The morning air was thick with mist, muffling the usual sounds of the Mercenary compound.
I stood in front of the training posts. Today, I decided to try something new, to see if my deeply buried muscle memory would recognize something other than brute force.
I walked over to the wooden racks lining the edge of the courtyard, where the Company kept dull, battered practice weapons.

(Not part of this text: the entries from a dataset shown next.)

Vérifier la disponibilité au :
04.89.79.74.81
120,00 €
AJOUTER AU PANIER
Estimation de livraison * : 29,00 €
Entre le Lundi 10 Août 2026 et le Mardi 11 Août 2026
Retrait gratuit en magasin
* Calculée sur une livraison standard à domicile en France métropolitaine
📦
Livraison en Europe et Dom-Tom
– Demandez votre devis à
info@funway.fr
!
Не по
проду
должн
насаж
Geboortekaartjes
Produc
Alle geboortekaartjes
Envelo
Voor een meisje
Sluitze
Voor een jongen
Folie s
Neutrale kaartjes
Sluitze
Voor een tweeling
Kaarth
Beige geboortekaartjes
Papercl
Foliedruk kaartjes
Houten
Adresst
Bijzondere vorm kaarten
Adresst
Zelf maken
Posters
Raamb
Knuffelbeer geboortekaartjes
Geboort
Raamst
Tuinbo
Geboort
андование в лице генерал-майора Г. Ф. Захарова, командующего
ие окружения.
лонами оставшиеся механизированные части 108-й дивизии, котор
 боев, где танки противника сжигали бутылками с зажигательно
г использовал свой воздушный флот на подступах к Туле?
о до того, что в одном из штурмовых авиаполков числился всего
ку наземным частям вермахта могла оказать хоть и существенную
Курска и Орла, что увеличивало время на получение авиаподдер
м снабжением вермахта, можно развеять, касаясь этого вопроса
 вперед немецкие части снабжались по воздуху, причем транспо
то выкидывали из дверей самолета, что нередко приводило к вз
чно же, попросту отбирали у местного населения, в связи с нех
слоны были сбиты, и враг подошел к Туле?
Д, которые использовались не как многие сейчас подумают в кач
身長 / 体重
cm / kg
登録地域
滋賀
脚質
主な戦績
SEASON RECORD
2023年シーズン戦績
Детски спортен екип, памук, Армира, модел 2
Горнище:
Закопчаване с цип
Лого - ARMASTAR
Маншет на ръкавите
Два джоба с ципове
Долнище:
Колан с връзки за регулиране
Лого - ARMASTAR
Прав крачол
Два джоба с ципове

I picked up a heavy, one-handed training hammer. It had a short iron haft and a thick counterbalance. I took a few practice swings, realizing how easily it allowed me to strike with devastating force while keeping my left hand completely free for somatic gestures. I set it down and picked up a training rapier, testing its delicate balance. Every weapon had trade-offs. A hammer was for crushing plate armor and breaking bones, but a blade was necessary for slipping past a parry and piercing exposed joints or unarmored throats.
I spent an hour cycling through the racks, letting my body evaluate the loadouts that suited my emerging style. My ideal setup, I concluded, would be a heavy one-handed war hammer and a piercing blade at my belt.
But a proper armory like that would cost more silver than I had ever seen.
For now, I walked back to the post and picked up my long-handled smithing hammer. I would have to adapt. I choked up on it, sliding my right hand higher up the shaft. It drastically reduced my striking distance and cost me the mechanical advantage of a long swing, but it increased my speed. More importantly, my left hand remained free, hovering near my hip, fingers slightly curled, ready to pull mana.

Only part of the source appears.